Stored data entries

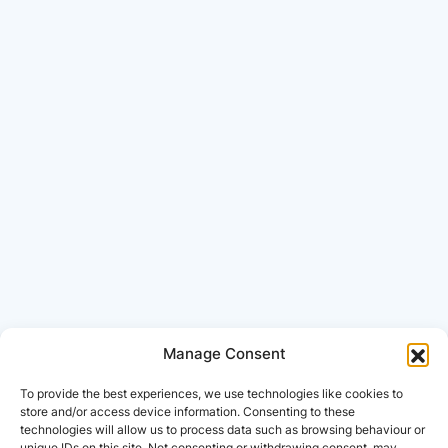
Manage Consent
To provide the best experiences, we use technologies like cookies to
store and/or access device information. Consenting to these
technologies will allow us to process data such as browsing behaviour or
unique IDs on this site. Not consenting or withdrawing consent, may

• [DIRECTIONS FOR THIS TASK]
What is needed is a word-for-word transcription of all the entries, with the pictures dropped.

• [TASK RESULT]
Manage Consent
To provide the best experiences, we use technologies like cookies to
store and/or access device information. Consenting to these
technologies will allow us to process data such as browsing behaviour or
unique IDs on this site. Not consenting or withdrawing consent, may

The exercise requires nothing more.